The time variable/feature is the independent variable and supports the target variable to predict the results.
Time Series Analysis(TSA) is used in different fields for time-based predictions - like Weather Forecasting, Financial, Signal processing, Engineering domain - Control Systems, Communications Systems.
Since TSA involves producing the set of information in a particular sequence, it makes a distinct from spatial and other analyses.
Using AR, MA, ARMA, and ARIMA models, we could predict the future.
Introduction to Time Series Analysis
Time Series Analysis is the way of studying the characteristics of the response variable with respect to time as the independent variable. To estimate the target variable in the name of predicting or forecasting, use the time variable as the point of reference. In this article we will discuss in detail TSA objectives, assumptions, Components (stationary, and Non-stationary). Along with the TSA algorithm and specific use case in Python.
What is Time Series Analysis
How to analyze Time Series
Significance of Time Series and its types
Components of Time Series Analysis
What are the limitations of Time Series Analysis
Data Type of Time Series
Methods to check Stationarity
Convert Non-Stationary into Stationary
Moving Average Methodology
Time Series Analysis In Data Science and Machine Learning
What is Time Series Analysis
Definition: A time series is nothing but a sequence of various data points that occurred in a successive order for a given period of time.
Objective:
To understand how time series works, what factors are affecting a certain variable(s) at different points of time.
Time series analysis will provide the consequences and insights of features of the given dataset that changes over time.
Supporting to derive the predicting the future values of the time series variable.
Assumptions: There is one and the only assumption that is “stationary“, which means that the origin of time, does not affect the properties of the process under the statistical factor.

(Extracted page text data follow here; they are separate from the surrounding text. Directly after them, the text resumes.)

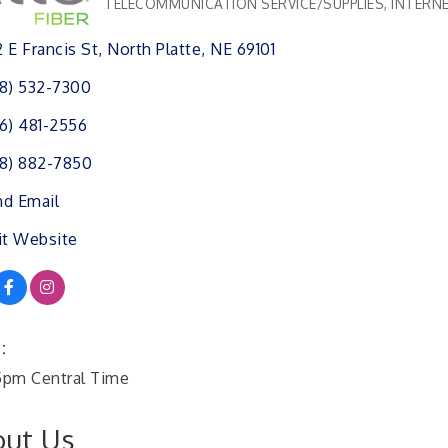
TELECOMMUNICATION SERVICE/SUPPLIES
INTERNE
Categories
 E Francis St
North Platte
NE
69101
8) 532-7300
6) 481-2556
8) 882-7850
d Email
it Website
:
pm Central Time
ut Us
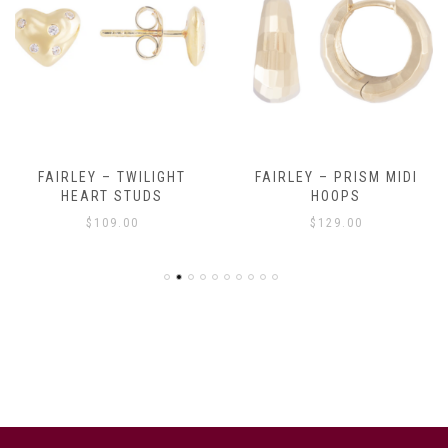
FAIRLEY – TWILIGHT
FAIRLEY – PRISM MIDI
HEART STUDS
HOOPS
$
109.00
$
129.00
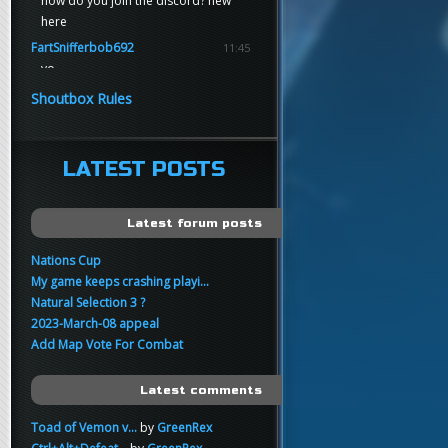
how do you join the discord? new
here
FartSnifferbob692
11:45
yo
FartSnifferbob692
11:45
Shoutbox Rules
any1 here knows Tikkarihirmu
FartSnifferbob692
11:44
hi guys
LATEST POSTS
xankar
00:21
sup
Latest forum posts
Nations Cup
My game keeps crashing playi...
Natural Selection 3 ?
2023-March-08 appeal
Add Map Vote For Combat
Latest comments
Toad of Vemon v...
by
GreenRex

How to analyze Time Series
Quick steps here for your reference. Will see this in detail in this article later.
Collecting the data and cleaning it.
Preparing Visualization with respect to time vs key feature.
Observing the stationary of the series
Developing charts to understand its nature.
Model building - AR, MA, ARMA and ARIMA
Extracting insights from prediction.
Significance of Time Series and its types
TSA is the backbone for prediction and forecasting analysis, specific to the time-based problem statements.
Analyzing the historical dataset and its patterns
Understanding and matching the current situation with patterns derived from the previous stage.
Understanding the factor or factors influencing certain variable(s) in different periods.
With help of “Time Series” we can prepare numerous time-based analyses and results.
Forecasting
Segmentation
Classification
Descriptive analysis
Intervention analysis
Components of Time Series Analysis
Trend
Seasonality
Cyclical
Irregularity
Trend: In which there is no fixed interval and any divergence within the given dataset is a continuous timeline. The trend would be Negative or Positive or Null Trend
Seasonality: In which regular or fixed interval shifts within the dataset in a continuous timeline. Would be bell curve or saw tooth
Cyclical: In which there is no fixed interval, uncertainty in movement and its pattern
Irregularity: Unexpected situations/events/scenarios and spikes in a short time span.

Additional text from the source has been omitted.